** Opening Entries supplied block **

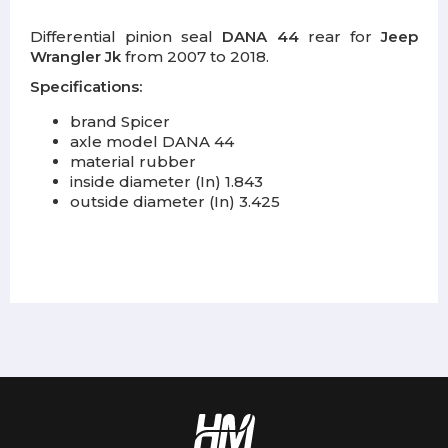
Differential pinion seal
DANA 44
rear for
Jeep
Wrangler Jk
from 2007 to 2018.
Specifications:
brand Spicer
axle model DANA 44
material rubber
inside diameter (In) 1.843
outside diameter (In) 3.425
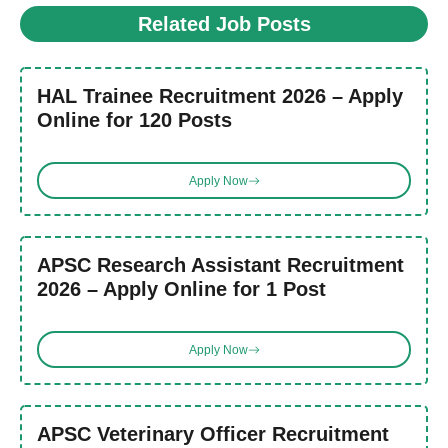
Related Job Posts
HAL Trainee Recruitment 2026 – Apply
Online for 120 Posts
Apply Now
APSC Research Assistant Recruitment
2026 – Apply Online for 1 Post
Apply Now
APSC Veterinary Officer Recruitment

** Closing Entries supplied block **
** Opening Entries supplied block **

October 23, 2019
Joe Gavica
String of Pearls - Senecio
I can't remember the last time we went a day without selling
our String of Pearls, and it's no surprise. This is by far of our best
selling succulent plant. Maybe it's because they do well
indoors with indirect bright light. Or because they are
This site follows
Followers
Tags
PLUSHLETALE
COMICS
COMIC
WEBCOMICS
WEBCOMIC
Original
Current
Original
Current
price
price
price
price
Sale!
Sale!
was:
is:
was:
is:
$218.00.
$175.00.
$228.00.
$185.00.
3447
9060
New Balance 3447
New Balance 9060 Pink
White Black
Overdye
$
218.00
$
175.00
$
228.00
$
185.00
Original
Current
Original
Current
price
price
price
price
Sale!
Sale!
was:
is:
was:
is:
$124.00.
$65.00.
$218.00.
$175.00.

** Closing Entries supplied block **

-- Requirement --
Which of the lines above include the string "Online"? Pick them out and copy them.

-- Solution for this exercise --
Online for 120 Posts
2026 – Apply Online for 1 Post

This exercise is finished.